**ACTION ITEM:** Skip all pictures; return exactly the lines from the one containing "gets (1051, 354)" through the end of the data.
_____
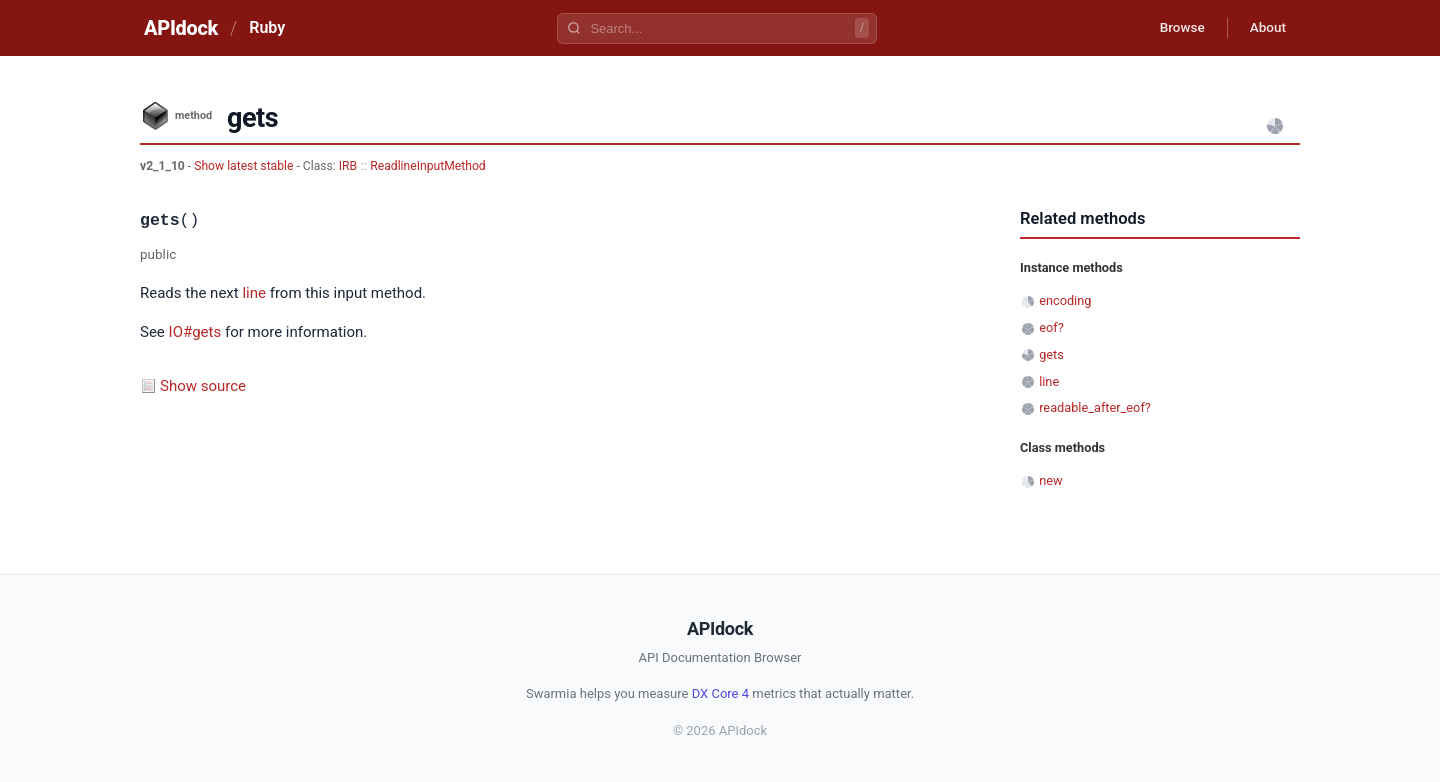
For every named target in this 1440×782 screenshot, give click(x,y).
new (1050, 480)
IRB (348, 166)
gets (1051, 354)
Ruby (267, 27)
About (1265, 28)
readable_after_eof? (1095, 407)
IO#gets (195, 332)
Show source (203, 386)
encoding (1065, 300)
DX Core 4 (720, 693)
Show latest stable (245, 166)
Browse (1174, 28)
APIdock (181, 28)
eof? (1051, 327)
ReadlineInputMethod (427, 166)
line (254, 293)
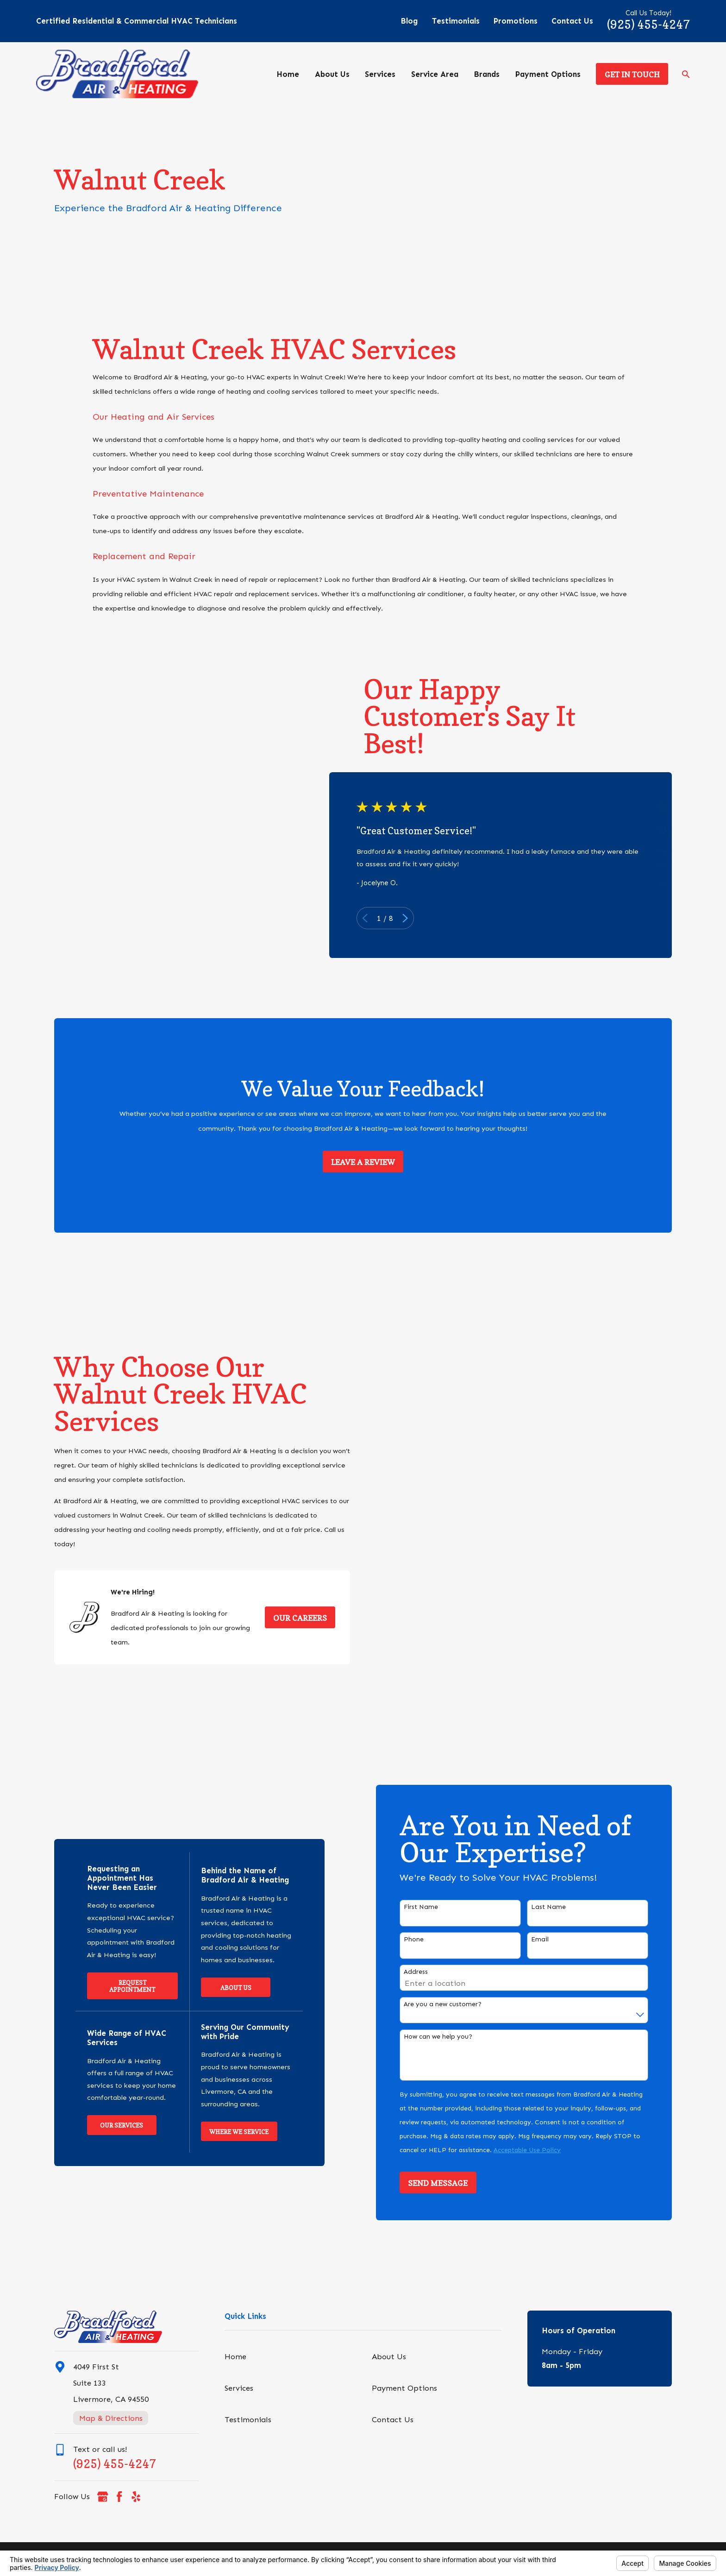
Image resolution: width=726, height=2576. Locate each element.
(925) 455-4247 (648, 24)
_____
**ANSWER SPACE:**
gets (1051, 354)
Ruby (267, 27)
About (1265, 28)
readable_after_eof? (1095, 407)
IO#gets (195, 332)
Show source (203, 386)
encoding (1065, 300)
DX Core 4 (720, 693)
Show latest stable (245, 166)
Browse (1174, 28)
APIdock (181, 28)
eof? (1051, 327)
ReadlineInputMethod (427, 166)
line (254, 293)
Image resolution: width=726, height=2576. Locate each element.
(925) 455-4247 (648, 24)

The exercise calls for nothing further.